ハードな勉強をしない日があってもいい。そう決めておくことで、かえって毎日が続きやすくなります。
「軽い勉強」の引き出しを用意しておく
軽い勉強を続けるコツは、疲れた日のための「引き出し」をいくつか用意しておくことです。単語カードを枕元に置いておく、その日の間違いだけをまとめた小さなノートを作っておく。こうしておけば、疲れて頭が回らない日でも、「とりあえずこれを見るだけ」と決められます。

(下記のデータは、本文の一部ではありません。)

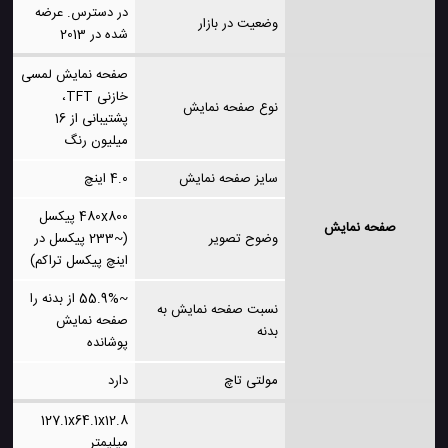
در دسترس. عرضه
وضعیت در بازار
شده در 2013
صفحه نمایش لمسی
خازنی TFT،
نوع صفحه نمایش
پشتیبانی از 16
میلیون رنگ
سایز صفحه نمایش
4.0 اینچ
480x800 پیکسل
صفحه نمایش
وضوح تصویر
(~233 پیکسل در
اینچ پیکسل تراکم)
~55.9% از بدنه را
نسبت صفحه نمایش به
صفحه نمایش
بدنه
پوشانده
مولتی تاچ
دارد
127.1x64.1x12.8
میلیمتر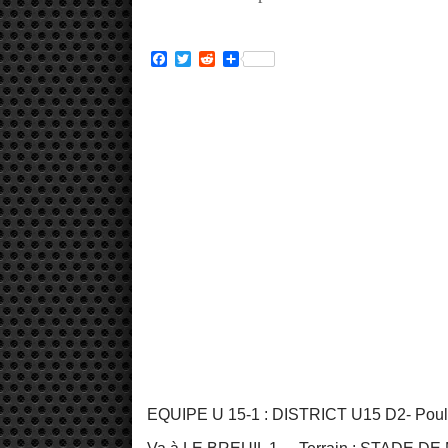
Facebook
Twitter
Reddit
Partager
EQUIPE U 15-1 : DISTRICT U15 D2- Pou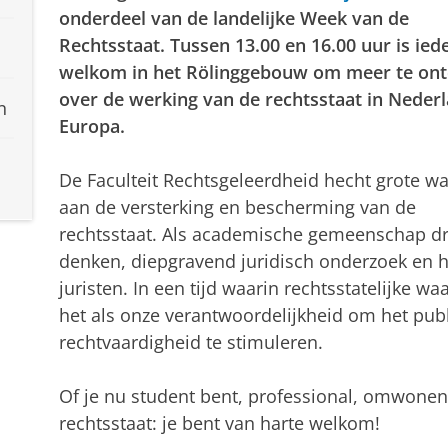
onderdeel van de landelijke Week van de
Rechtsstaat. Tussen 13.00 en 16.00 uur is ied
welkom in het Rölinggebouw om meer te on
over de werking van de rechtsstaat in Neder
n
Europa.
De Faculteit Rechtsgeleerdheid hecht grote w
aan de versterking en bescherming van de
rechtsstaat. Als academische gemeenschap drag
denken, diepgravend juridisch onderzoek en h
juristen. In een tijd waarin rechtsstatelijke w
het als onze verantwoordelijkheid om het publ
rechtvaardigheid te stimuleren.
Of je nu student bent, professional, omwonen
rechtsstaat: je bent van harte welkom!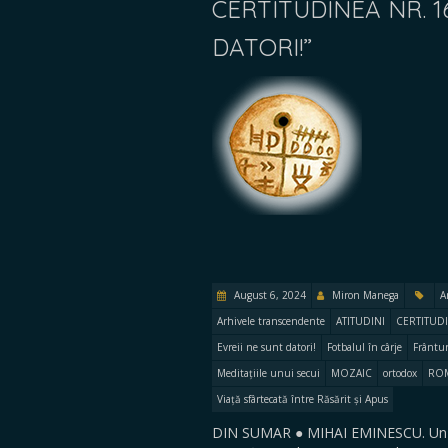
CERTITUDINEA NR. 16
DATORI!”
August 6, 2024
Miron Manega
A
Arhivele transcendente
ATITUDINI
CERTITUDI
Evreii ne sunt datori!
Fotbalul în cârje
Frântur
Meditațiile unui secui
MOZAIC
ortodox
ROM
Viață sfârtecată între Răsărit și Apus
DIN SUMAR ● MIHAI EMINESCU. Un răzb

何をやるか迷う時間そのものが、疲れた子には負担になります。あらかじめ「疲れた日はこれ」と決めておくと、迷わず手をつけられます。
工夫2:「全部やろう」をやめる
疲れた日は1教科15分だけ
二つ目は、「今日は全教科やらなきゃ」という発想を手放すことです。
夜遅く帰ってきた日に、英語も数学も国語も、と欲張ると、たいてい何もできずに終わります。あれもこれもと並べた瞬間に、気持ちが折れてしまうからです。
代わりに、疲れた日は「1教科を15分だけ」と決めます。今日は英語、明日は数学、という具合に、日替わりで一つに絞る。15分なら、どんなに眠くても何とかなります。
「これだけでいい」が背中を押す
不思議なもので、「これだけでいい」と範囲が小さいほど、人は取りかかりやすくなります。始めてしまえば、調子がよければもう15分続くこともあります。続かなくても、それで十分。

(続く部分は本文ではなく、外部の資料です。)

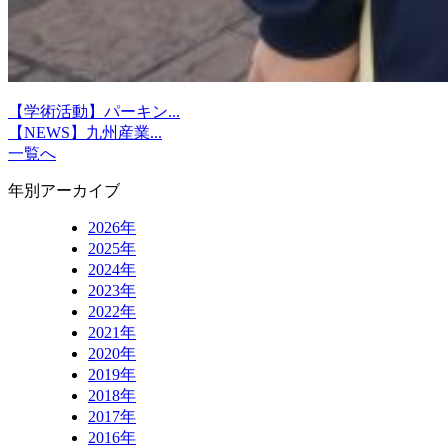
【学術活動】パーキン...
【NEWS】九州産業...
一覧へ
年別アーカイブ
2026年
2025年
2024年
2023年
2022年
2021年
2020年
2019年
2018年
2017年
2016年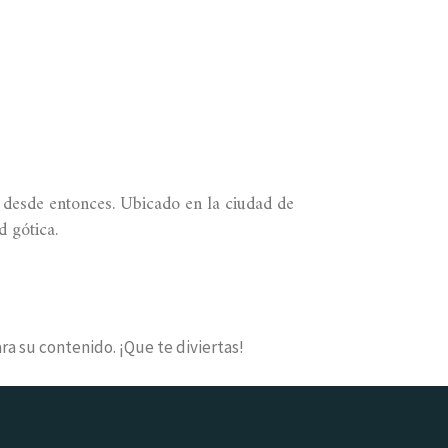
desde entonces. Ubicado en la ciudad de
 gótica.
ra su contenido. ¡Que te diviertas!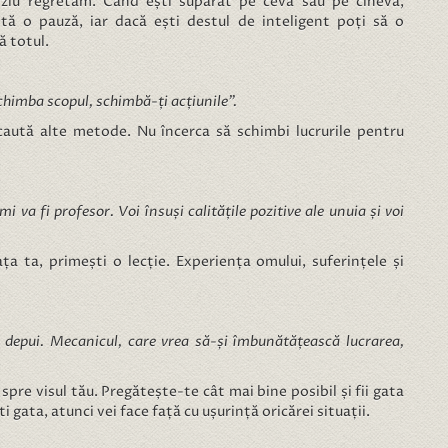
ziu regretăm. Când ești supărat pe ceva sau pe cineva,
stă o pauză, iar dacă ești destul de inteligent poți să o
ă totul.
schimba scopul, schimbă-ți acțiunile”.
caută alte metode. Nu încerca să schimbi lucrurile pentru
i va fi profesor. Voi însuși calitățile pozitive ale unuia și voi
ța ta, primești o lecție. Experiența omului, suferințele și
le depui. Mecanicul, care vrea să-și îmbunătățească lucrarea,
spre visul tău. Pregătește-te cât mai bine posibil și fii gata
i gata, atunci vei face față cu ușurință oricărei situații.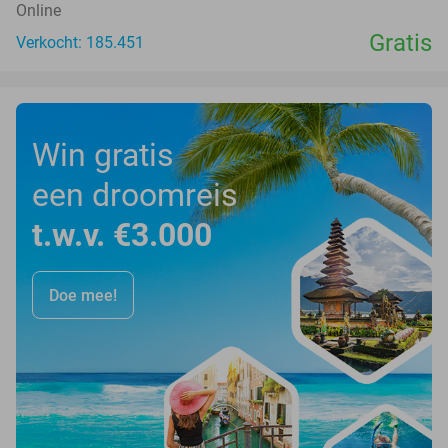
Online
Gratis
Verkocht: 185.451
Win gratis
een droomreis
t.w.v. €3.000
Doe mee!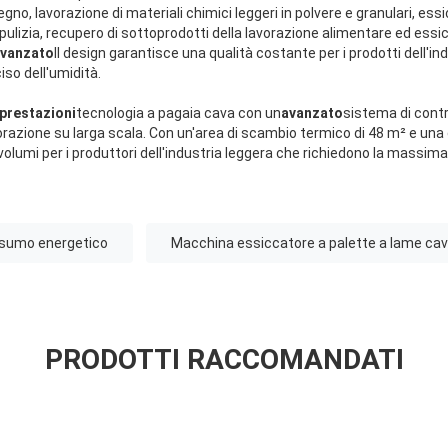
legno, lavorazione di materiali chimici leggeri in polvere e granulari, ess
a pulizia, recupero di sottoprodotti della lavorazione alimentare ed ess
vanzato
Il design garantisce una qualità costante per i prodotti dell'in
iso dell'umidità.
 prestazioni
tecnologia a pagaia cava con un
avanzato
sistema di contr
razione su larga scala. Con un'area di scambio termico di 48 m² e una c
volumi per i produttori dell'industria leggera che richiedono la massima p
nsumo energetico
Macchina essiccatore a palette a lame ca
PRODOTTI RACCOMANDATI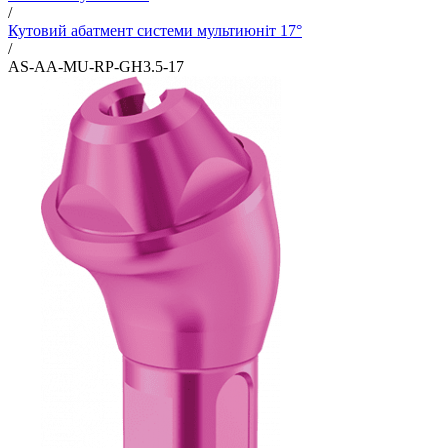
/
Кутовий абатмент системи мультиюніт 17°
/
AS-AA-MU-RP-GH3.5-17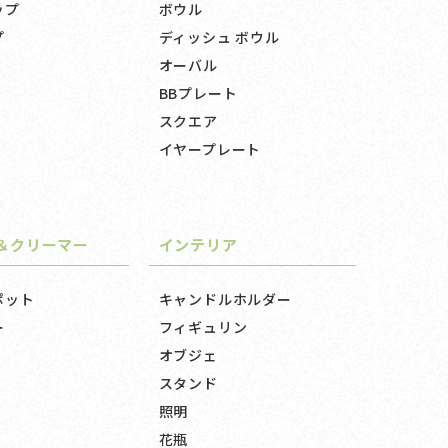
ップ
ボウル
プ
ディッシュ ボウル
オーバル
BBプレート
スクエア
イヤープレート
＆クリーマー
インテリア
ポット
キャンドルホルダー
ー
フィギュリン
オブジェ
スタンド
照明
花瓶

「全部やる日」は、体力に余裕のある休日にまとめれば足ります。平日は減らす、休日に整える。このメリハリが、両立を支えます。
平日に一つずつ触れておくと、休日にまとめて取り組むときも「ゼロから思い出す」必要がなくなり、スムーズに進みます。平日の15分は、休日の勉強を軽くするための準備運動でもあるのです。
工夫3:夜にまとめるより、朝の15分
疲れた夜より、朝のほうが向く子が多い
三つ目は、勉強の時間帯そのものを見直すことです。
夜遅く帰宅した後は、心も体も一日の疲れがたまっています。その状態で難しいことに取り組むより、ひと晩眠って回復した翌朝のほうが、頭が動きやすいという子は多いように感じます。
そこで、夜は「軽い見直し」だけにとどめ、しっかり考える勉強は翌朝の15分に回す。登校前のわずかな時間でも、すっきりした頭で取り組めば、夜の疲れた30分より進むことがあります。
朝か夜かは、人による
ただし、これは「朝が絶対に正しい」という話ではありません。夜のほうが落ち着いて集中できる子もいますし、朝はどうしても起きられない子もいます。朝には頭が冴えやすいという利点があり、夜にはその日の内容を忘れる前に復習できるという利点があります。
大切なのは、お子さんがどちらで力を出しやすいかを、本人と一緒に見極めることです。両方を少し試して、合うほうを選べば十分です。たとえば一週間、夜にやる日と朝にやる日を交互に作ってみて、「どっちが進んだ?」と本人に聞いてみる。その実感が、いちばん信頼できる判断材料になります。
まとめ:長さより「毎日の15分」の積み上げ
夜遅く帰ってくる子の勉強は、長さで勝負しようとすると行き詰まります。
- 机にこだわらず、軽い勉強の日を作る
- 全部やろうとせず、疲れた日は1教科15分だけ
- 夜は見直し、考える勉強は朝の15分に回す(合うほうを選ぶ)
一回15分は、たいした量に見えないかもしれません。けれど、それを毎日積み上げていく子と、まとまった時間を待ち続ける子とでは、半年後に大きな差がついていきます。
長くやることより、切らさないこと。これが、忙しい子の勉強を支える考え方だと感じています。